Other ideas, such as having students generate homework answers on an in-house AI system and assessing their ability to verify the answers, were also discussed. However, these approaches are not foolproof and might not prevent cheating effectively.
She proposes that colleges and universities might need to shift away from take-home essays altogether and adopt in-person, proctored exams for writing assignments. While this would help prevent AI cheating, it comes with its own challenges. Writing quality might suffer, as students won’t have the time to iterate and develop their ideas fully. Additionally, it would require more resources for proctoring and grading, putting additional burdens on educators.

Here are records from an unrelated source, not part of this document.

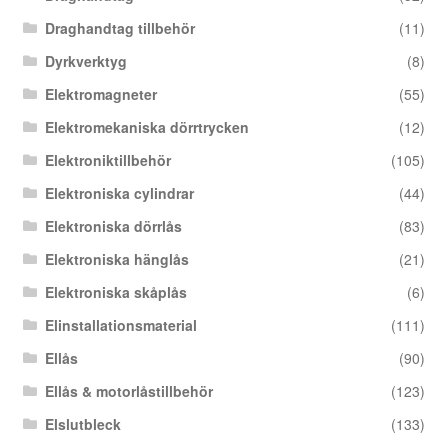
Draghandtag tillbehör
(11)
Dyrkverktyg
(8)
Elektromagneter
(55)
Elektromekaniska dörrtrycken
(12)
Elektroniktillbehör
(105)
Elektroniska cylindrar
(44)
Elektroniska dörrlås
(83)
Elektroniska hänglås
(21)
Elektroniska skåplås
(6)
Elinstallationsmaterial
(111)
Ellås
(90)
Ellås & motorlåstillbehör
(123)
Elslutbleck
(133)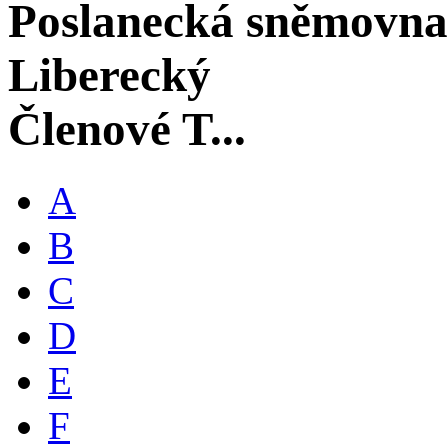
Poslanecká sněmovna
Liberecký
Členové T...
A
B
C
D
E
F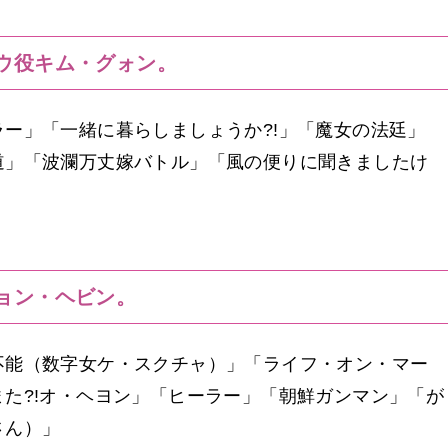
ウ役キム・グォン。
ー」「一緒に暮らしましょうか?!」「魔女の法廷」
道」「波瀾万丈嫁バトル」「風の便りに聞きましたけ
ョン・ヘビン。
不能（数字女ケ・スクチャ）」「ライフ・オン・マー
た?!オ・ヘヨン」「ヒーラー」「朝鮮ガンマン」「が
さん）」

Beyond college essays, the rise of AI poses a broader threat to various professions, including those in the liberal arts fields. As AI continues to advance, it could potentially automate much of the writing and analysis work in fields such as law, marketing, journalism, and more.
This experiment with ChatGPT-4 highlights the potential of AI to excel in college-level writing assignments and the challenges it poses to academic integrity and the future of education. As AI technology continues to evolve, educators must find ways to adapt their teaching methods and assessment tools to accommodate these advancements. Additionally, students must prepare for a world where AI plays an increasing role in various industries and consider the skills and career paths that will remain valuable in an AI-driven future.